Those of a certain vintage will recognise that ‘Difference in Conditions’ (DIC) clauses have been around for quite some time. Equally, there is an acknowledgment that there isn’t a singular definition and that some versions require mental gymnastics of Olympic standards. Within the context of Management Liability (ML), their emergence is a relatively recent event and, whilst they are generally considered to be a good thing, there is by no means a standardised approach, or outcome.
Broadly, and within the ML framework, DIC clauses apply to a successor policy and potentially allow a claim to be handled under the policy that was replaced. They often purport to cover certain claims that the new wording may not if such claims would, or might, have been covered under the superseded policy. Whilst it sounds straightforward, allowing such a ‘look back’ provision can never be a perfect science, and it might be very difficult to assess and predict the full impact of DIC provisions for a variety of reasons, including:
- a ‘pick and mix’ solution is never easy: policy definitions and provisions intertwine, and the full understanding of a provision often depends on other provisions which work with it. Picking up particular bits and slotting them straight into another policy without any attendant qualifications and limitations in order to achieve an unambiguous result will constitute a real challenge. There is a risk that accompanying limitations and qualifications clash with, or have an adverse effect on, provisions of the following policy;
- D&O claims are rarely simple and obedient creatures. ‘Allocation’ is a complex process which manages the costs between covered and uncovered matters and covered and uncovered parties, and this process can only develop over time, often months and years.
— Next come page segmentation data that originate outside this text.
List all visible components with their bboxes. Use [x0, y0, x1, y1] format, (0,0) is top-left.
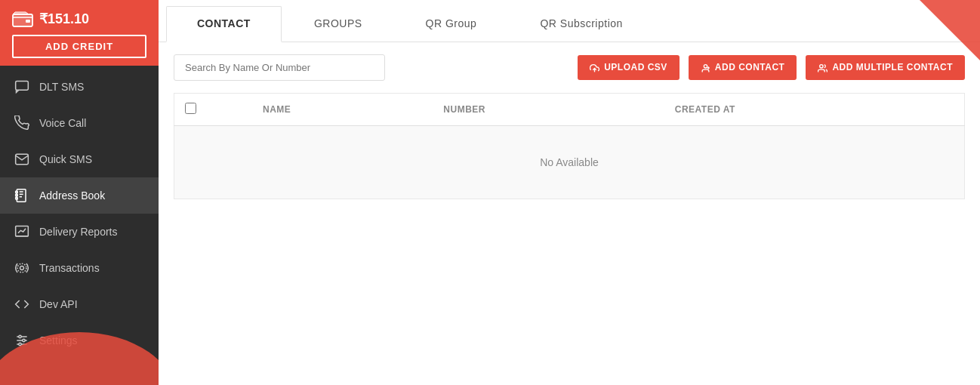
phone-icon [14, 115, 30, 131]
upload-icon [590, 62, 599, 72]
tab-qr-subscription[interactable]: QR Subscription [509, 6, 653, 42]
add-credit-button[interactable]: ADD CREDIT [12, 35, 146, 58]
contacts-table: NAME NUMBER CREATED AT No Available [174, 93, 965, 199]
sidebar-item-address-book[interactable]: Address Book [0, 177, 159, 214]
svg-point-22 [704, 64, 707, 67]
tab-contact[interactable]: CONTACT [166, 6, 282, 42]
add-contact-icon [701, 62, 710, 72]
main-content: CONTACT GROUPS QR Group QR Subscription … [159, 0, 980, 385]
sidebar-nav: DLT SMS Voice Call Quick SMS Address Boo… [0, 66, 159, 385]
add-contact-button[interactable]: ADD CONTACT [689, 55, 797, 79]
th-name: NAME [252, 94, 433, 126]
sidebar-item-settings[interactable]: Settings [0, 322, 159, 359]
sidebar-item-label: Settings [39, 334, 78, 346]
th-number: NUMBER [433, 94, 664, 126]
add-multiple-contact-label: ADD MULTIPLE CONTACT [832, 62, 953, 72]
sidebar-item-label: Quick SMS [39, 153, 92, 165]
sidebar-item-dlt-sms[interactable]: DLT SMS [0, 69, 159, 105]
sidebar-item-transactions[interactable]: Transactions [0, 250, 159, 286]
sidebar-item-voice-call[interactable]: Voice Call [0, 105, 159, 141]
th-actions [207, 94, 252, 126]
no-data-message: No Available [174, 126, 965, 199]
svg-point-18 [23, 339, 25, 341]
chart-icon [14, 223, 30, 240]
tab-groups[interactable]: GROUPS [283, 6, 393, 42]
add-multiple-contact-button[interactable]: ADD MULTIPLE CONTACT [806, 55, 965, 79]
sidebar-item-quick-sms[interactable]: Quick SMS [0, 141, 159, 177]
toolbar: UPLOAD CSV ADD CONTACT [159, 42, 980, 93]
search-input[interactable] [174, 54, 385, 81]
select-all-checkbox[interactable] [185, 103, 196, 114]
svg-point-19 [19, 343, 21, 345]
transactions-icon [14, 260, 30, 276]
sidebar-item-delivery-reports[interactable]: Delivery Reports [0, 214, 159, 250]
add-multiple-icon [818, 62, 827, 72]
sidebar-item-dev-api[interactable]: Dev API [0, 286, 159, 322]
contacts-table-container: NAME NUMBER CREATED AT No Available [159, 93, 980, 385]
mail-icon [14, 151, 30, 168]
svg-rect-1 [26, 20, 30, 23]
svg-point-12 [20, 266, 24, 270]
tab-qr-group[interactable]: QR Group [395, 6, 508, 42]
th-created-at: CREATED AT [664, 94, 965, 126]
svg-rect-3 [17, 189, 26, 202]
no-data-row: No Available [174, 126, 965, 199]
sidebar-header: ₹151.10 ADD CREDIT [0, 0, 159, 66]
sidebar: ₹151.10 ADD CREDIT DLT SMS Voice Call Qu… [0, 0, 159, 385]
svg-point-17 [19, 335, 21, 337]
sliders-icon [14, 332, 30, 349]
th-checkbox [174, 94, 208, 126]
sidebar-item-label: Delivery Reports [39, 226, 117, 238]
tabs-container: CONTACT GROUPS QR Group QR Subscription [159, 0, 980, 42]
sidebar-item-label: Transactions [39, 262, 100, 274]
sidebar-item-label: DLT SMS [39, 81, 84, 93]
code-icon [14, 296, 30, 313]
svg-point-13 [17, 263, 26, 273]
balance-amount: ₹151.10 [39, 11, 89, 27]
sidebar-item-label: Voice Call [39, 117, 86, 129]
table-header-row: NAME NUMBER CREATED AT [174, 94, 965, 126]
svg-point-25 [820, 64, 823, 67]
upload-csv-label: UPLOAD CSV [604, 62, 667, 72]
svg-rect-2 [16, 82, 29, 91]
sidebar-item-label: Dev API [39, 298, 78, 310]
add-contact-label: ADD CONTACT [715, 62, 785, 72]
sidebar-item-label: Address Book [39, 189, 105, 202]
wallet-icon [12, 11, 33, 27]
message-icon [14, 79, 30, 95]
book-icon [14, 187, 30, 204]
upload-csv-button[interactable]: UPLOAD CSV [578, 55, 680, 79]
balance-section: ₹151.10 [12, 11, 89, 27]
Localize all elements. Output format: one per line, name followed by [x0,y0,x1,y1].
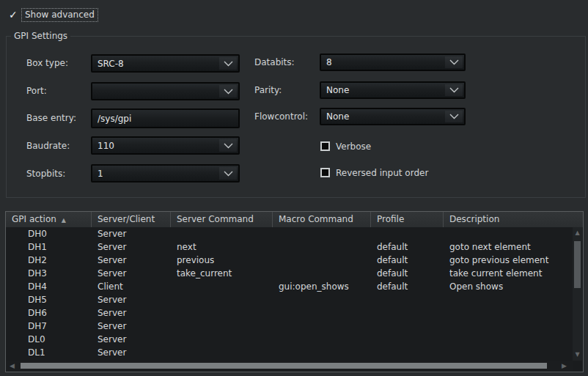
table-cell [444,293,583,306]
table-cell [371,333,444,346]
table-cell [273,293,371,306]
sort-asc-icon: ▲ [62,217,66,224]
table-header: GPI action▲Server/ClientServer CommandMa… [6,212,583,227]
table-cell [171,320,273,333]
baudrate-label: Baudrate: [26,140,70,152]
table-cell: default [371,280,444,293]
baudrate-select[interactable]: 110 [91,136,240,155]
table-cell [171,227,273,240]
table-cell [273,333,371,346]
table-cell: Server [92,306,171,320]
gpi-actions-table: GPI action▲Server/ClientServer CommandMa… [5,211,584,372]
table-cell [371,293,444,306]
chevron-down-icon [219,139,237,152]
table-cell: Server [92,293,171,306]
scroll-right-icon[interactable]: ▶ [562,361,567,371]
chevron-down-icon [445,84,463,96]
table-cell [171,333,273,346]
column-header-server-command[interactable]: Server Command [171,212,273,227]
column-header-description[interactable]: Description [444,212,583,227]
table-cell: Client [92,280,171,293]
table-cell: gui:open_shows [273,280,371,293]
port-label: Port: [26,85,47,97]
table-cell: Server [92,240,171,254]
scroll-up-icon[interactable]: ▲ [573,229,582,237]
table-cell: DH2 [6,254,92,267]
base-entry-input[interactable] [91,108,240,128]
table-cell: take_current [171,267,273,280]
chevron-down-icon [219,57,237,70]
reversed-input-order-checkbox[interactable] [320,168,330,177]
base-entry-label: Base entry: [26,112,76,124]
table-row[interactable]: DH6Server [6,306,583,320]
table-row[interactable]: DH4Clientgui:open_showsdefaultOpen shows [6,280,583,293]
parity-select[interactable]: None [320,81,466,99]
box-type-label: Box type: [26,57,68,69]
chevron-down-icon [445,56,463,68]
verbose-label: Verbose [336,141,371,152]
parity-label: Parity: [254,84,282,96]
verbose-checkbox[interactable] [320,141,330,151]
stopbits-select[interactable]: 1 [91,164,240,183]
table-cell: previous [171,254,273,267]
table-cell: default [371,267,444,280]
databits-label: Databits: [254,56,295,68]
horizontal-scrollbar-thumb[interactable] [21,363,547,369]
port-select[interactable] [91,82,240,100]
table-cell: DH4 [6,280,92,293]
chevron-down-icon [219,167,237,180]
vertical-scrollbar-thumb[interactable] [574,241,581,288]
table-cell [171,293,273,306]
checkmark-icon: ✓ [9,9,18,21]
chevron-down-icon [445,111,463,122]
reversed-input-order-label: Reversed input order [336,167,428,179]
table-row[interactable]: DH5Server [6,293,583,306]
scroll-left-icon[interactable]: ◀ [10,361,15,371]
table-cell: DH0 [6,227,92,240]
table-cell [444,320,583,333]
table-cell: take current element [444,267,583,280]
table-cell [444,333,583,346]
box-type-select[interactable]: SRC-8 [91,54,240,73]
table-cell [371,306,444,320]
table-row[interactable]: DH2Serverpreviousdefaultgoto previous el… [6,254,583,267]
table-cell: Server [92,227,171,240]
chevron-down-icon [219,85,237,97]
horizontal-scrollbar[interactable]: ◀ ▶ [6,361,573,371]
stopbits-label: Stopbits: [26,168,65,180]
table-row[interactable]: DH0Server [6,227,583,240]
column-header-server-client[interactable]: Server/Client [92,212,171,227]
databits-select[interactable]: 8 [320,54,466,71]
table-cell [273,267,371,280]
column-header-profile[interactable]: Profile [371,212,444,227]
table-row[interactable]: DL0Server [6,333,583,346]
scroll-down-icon[interactable]: ▼ [573,350,582,359]
table-cell: DH1 [6,240,92,254]
column-header-gpi-action[interactable]: GPI action▲ [6,212,92,227]
table-cell: DH7 [6,320,92,333]
table-row[interactable]: DL1Server [6,346,583,359]
table-cell: DL0 [6,333,92,346]
table-cell [444,346,583,359]
table-row[interactable]: DH7Server [6,320,583,333]
vertical-scrollbar[interactable]: ▲ ▼ [573,227,582,361]
table-cell: Server [92,333,171,346]
table-cell: Server [92,267,171,280]
table-cell [371,227,444,240]
gpi-settings-panel: ✓ Show advanced GPI Settings Box type: P… [0,0,588,376]
table-cell: next [171,240,273,254]
column-header-macro-command[interactable]: Macro Command [273,212,371,227]
table-row[interactable]: DH3Servertake_currentdefaulttake current… [6,267,583,280]
show-advanced-checkbox[interactable]: Show advanced [21,8,98,22]
groupbox-title: GPI Settings [11,31,70,41]
flowcontrol-label: Flowcontrol: [254,111,308,122]
table-cell [273,240,371,254]
table-cell: Server [92,254,171,267]
table-cell [273,306,371,320]
table-row[interactable]: DH1Servernextdefaultgoto next element [6,240,583,254]
table-cell [171,280,273,293]
flowcontrol-select[interactable]: None [320,108,466,125]
table-cell [444,227,583,240]
table-cell: goto next element [444,240,583,254]
table-cell: default [371,254,444,267]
Outcome assessments are rarely clear and can be impossibly difficult to make in the short term;
- separating the cover from the process may not always be easy. Claims may be declined because of non-compliance with a statement of fact, or e-trade transaction criteria, making backward analysis difficult. Complications may also arise around conflicting claims handling conditions and their impact on policy provisions. These can vary considerably across contracts and can be punishingly severe in some;
- logistics, perspective and intent: in the event of a cover dispute with the current insurers, it is unlikely that the superseded market will be minded to provide a view on what the position would be if the organisation that is insured was still with that market.
Even absent a DIC clause, there has never been any obvious obstacle to moving to a stronger policy solution, but there was often tension around doing so, borne partially of legacy beliefs on continuity and tighter contract language. Paradoxically perhaps, DIC clauses have emerged as the case for their existence has weakened, with the expansion of cover and more generous language making a move of insurer a lot easier than it used to be.
As with most aspects of financial lines, careful analysis is required. Examination of the market evidences that most markets do not embrace them as a standard approach and that their benefit may be more specious than real. Where they do exist, they can never be a precision instrument. For the underwriter, the balance is a difficult one to achieve. Mechanically, they will always be a challenge, but tactically too. To provide unqualified DIC might mean endorsing a prior carriers ambiguous contract architecture and it’s always difficult to get inside the mind of a competitor. However, they can give some comfort in the absence of a forensic analysis of a 30 plus page policy wording. The reality might be that more comfort can be found in a well-constructed contract from experienced underwriters, free from challenging claims management language. So, possibly less “let’s have a look at what you could have won!”, and more a case of “super, smashing, great”.